[[ INPUT DATA open ]]

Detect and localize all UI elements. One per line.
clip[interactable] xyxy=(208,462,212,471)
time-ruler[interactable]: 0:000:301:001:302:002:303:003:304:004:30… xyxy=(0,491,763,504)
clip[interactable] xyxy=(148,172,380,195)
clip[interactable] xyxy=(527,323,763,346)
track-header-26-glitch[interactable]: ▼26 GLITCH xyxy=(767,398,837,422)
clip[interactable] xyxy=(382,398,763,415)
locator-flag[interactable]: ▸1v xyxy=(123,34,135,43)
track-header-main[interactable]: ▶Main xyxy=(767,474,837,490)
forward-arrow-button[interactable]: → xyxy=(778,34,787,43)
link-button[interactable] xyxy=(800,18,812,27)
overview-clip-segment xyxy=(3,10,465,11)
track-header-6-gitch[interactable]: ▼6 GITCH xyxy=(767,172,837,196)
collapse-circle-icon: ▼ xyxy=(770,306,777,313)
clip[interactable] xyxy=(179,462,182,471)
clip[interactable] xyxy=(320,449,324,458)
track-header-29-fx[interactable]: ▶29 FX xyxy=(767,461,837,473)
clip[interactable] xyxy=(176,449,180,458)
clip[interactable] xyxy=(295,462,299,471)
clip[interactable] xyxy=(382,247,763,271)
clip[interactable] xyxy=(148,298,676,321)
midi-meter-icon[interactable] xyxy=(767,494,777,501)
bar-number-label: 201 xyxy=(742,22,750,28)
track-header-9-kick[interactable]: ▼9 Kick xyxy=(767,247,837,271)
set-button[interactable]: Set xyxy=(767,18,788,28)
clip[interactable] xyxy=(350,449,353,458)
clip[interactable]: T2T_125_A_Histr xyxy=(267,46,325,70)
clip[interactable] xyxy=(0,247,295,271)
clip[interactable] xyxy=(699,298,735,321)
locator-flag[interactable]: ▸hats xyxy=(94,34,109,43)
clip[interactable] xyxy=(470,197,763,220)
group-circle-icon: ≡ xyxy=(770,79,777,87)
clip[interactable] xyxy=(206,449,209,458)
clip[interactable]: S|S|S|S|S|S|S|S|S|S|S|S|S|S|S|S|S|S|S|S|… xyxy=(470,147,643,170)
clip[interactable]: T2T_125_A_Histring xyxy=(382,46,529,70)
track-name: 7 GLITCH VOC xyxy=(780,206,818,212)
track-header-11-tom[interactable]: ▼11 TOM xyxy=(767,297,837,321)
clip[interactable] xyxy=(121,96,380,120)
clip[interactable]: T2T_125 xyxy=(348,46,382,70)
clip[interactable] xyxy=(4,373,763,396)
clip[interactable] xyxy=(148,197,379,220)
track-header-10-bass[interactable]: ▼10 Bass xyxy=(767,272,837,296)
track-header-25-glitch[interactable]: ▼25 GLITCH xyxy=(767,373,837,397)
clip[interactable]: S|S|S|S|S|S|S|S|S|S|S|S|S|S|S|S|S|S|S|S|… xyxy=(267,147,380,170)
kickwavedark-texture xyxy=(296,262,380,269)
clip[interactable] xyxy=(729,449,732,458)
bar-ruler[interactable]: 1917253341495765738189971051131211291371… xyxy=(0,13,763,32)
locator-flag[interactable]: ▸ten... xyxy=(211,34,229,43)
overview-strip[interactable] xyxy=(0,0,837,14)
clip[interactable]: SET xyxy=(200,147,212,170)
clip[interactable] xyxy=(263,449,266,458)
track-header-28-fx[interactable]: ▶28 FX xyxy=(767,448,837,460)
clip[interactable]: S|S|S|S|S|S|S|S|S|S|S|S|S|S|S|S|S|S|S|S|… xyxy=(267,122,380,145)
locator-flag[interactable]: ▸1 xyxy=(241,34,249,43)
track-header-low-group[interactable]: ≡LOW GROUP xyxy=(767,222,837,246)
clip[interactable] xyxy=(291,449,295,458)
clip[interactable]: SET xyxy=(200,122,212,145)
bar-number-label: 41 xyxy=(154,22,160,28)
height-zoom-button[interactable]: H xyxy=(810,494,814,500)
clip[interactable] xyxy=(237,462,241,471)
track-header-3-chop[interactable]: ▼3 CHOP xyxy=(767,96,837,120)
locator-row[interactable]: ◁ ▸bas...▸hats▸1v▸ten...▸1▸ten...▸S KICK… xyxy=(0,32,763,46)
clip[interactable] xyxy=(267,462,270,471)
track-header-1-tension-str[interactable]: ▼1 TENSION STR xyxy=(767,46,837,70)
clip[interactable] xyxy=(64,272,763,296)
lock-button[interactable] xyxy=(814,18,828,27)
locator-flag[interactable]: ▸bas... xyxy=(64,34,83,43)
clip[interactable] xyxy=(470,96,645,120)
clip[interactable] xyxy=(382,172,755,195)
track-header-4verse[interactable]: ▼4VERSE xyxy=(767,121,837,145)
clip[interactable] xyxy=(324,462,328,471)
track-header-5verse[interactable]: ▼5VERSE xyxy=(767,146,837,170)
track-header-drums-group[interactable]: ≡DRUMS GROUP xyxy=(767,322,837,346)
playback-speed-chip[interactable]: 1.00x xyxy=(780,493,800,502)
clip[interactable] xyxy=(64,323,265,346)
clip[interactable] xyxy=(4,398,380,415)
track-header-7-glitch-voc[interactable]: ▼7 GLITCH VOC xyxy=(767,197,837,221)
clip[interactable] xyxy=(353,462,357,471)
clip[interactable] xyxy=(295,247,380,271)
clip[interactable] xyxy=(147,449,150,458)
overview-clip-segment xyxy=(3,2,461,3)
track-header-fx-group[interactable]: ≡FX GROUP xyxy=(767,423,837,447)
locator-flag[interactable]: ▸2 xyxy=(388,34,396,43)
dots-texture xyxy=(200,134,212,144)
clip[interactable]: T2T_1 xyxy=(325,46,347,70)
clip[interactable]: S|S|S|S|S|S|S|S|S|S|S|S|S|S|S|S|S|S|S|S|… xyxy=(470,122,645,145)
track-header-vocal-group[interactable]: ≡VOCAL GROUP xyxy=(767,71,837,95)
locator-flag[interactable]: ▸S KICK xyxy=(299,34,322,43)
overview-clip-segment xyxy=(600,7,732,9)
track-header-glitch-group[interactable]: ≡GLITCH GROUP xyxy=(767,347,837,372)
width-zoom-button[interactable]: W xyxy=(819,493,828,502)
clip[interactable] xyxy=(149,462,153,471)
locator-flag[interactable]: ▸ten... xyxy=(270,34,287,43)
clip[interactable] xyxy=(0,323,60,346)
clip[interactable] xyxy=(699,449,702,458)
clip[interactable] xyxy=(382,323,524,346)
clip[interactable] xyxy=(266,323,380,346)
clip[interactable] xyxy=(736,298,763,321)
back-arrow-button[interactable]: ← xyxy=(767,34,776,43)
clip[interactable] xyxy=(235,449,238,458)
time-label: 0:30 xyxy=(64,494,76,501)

[[ INPUT DATA closed ]]

== WHAT THE TASK ASKS ==
Return each line of the entries that holds the string "flag".

== EXERCISE RESULT ==
locator-flag[interactable]: ▸1v xyxy=(123,34,135,43)
locator-flag[interactable]: ▸hats xyxy=(94,34,109,43)
locator-flag[interactable]: ▸ten... xyxy=(211,34,229,43)
locator-flag[interactable]: ▸1 xyxy=(241,34,249,43)
locator-flag[interactable]: ▸bas... xyxy=(64,34,83,43)
locator-flag[interactable]: ▸2 xyxy=(388,34,396,43)
locator-flag[interactable]: ▸S KICK xyxy=(299,34,322,43)
locator-flag[interactable]: ▸ten... xyxy=(270,34,287,43)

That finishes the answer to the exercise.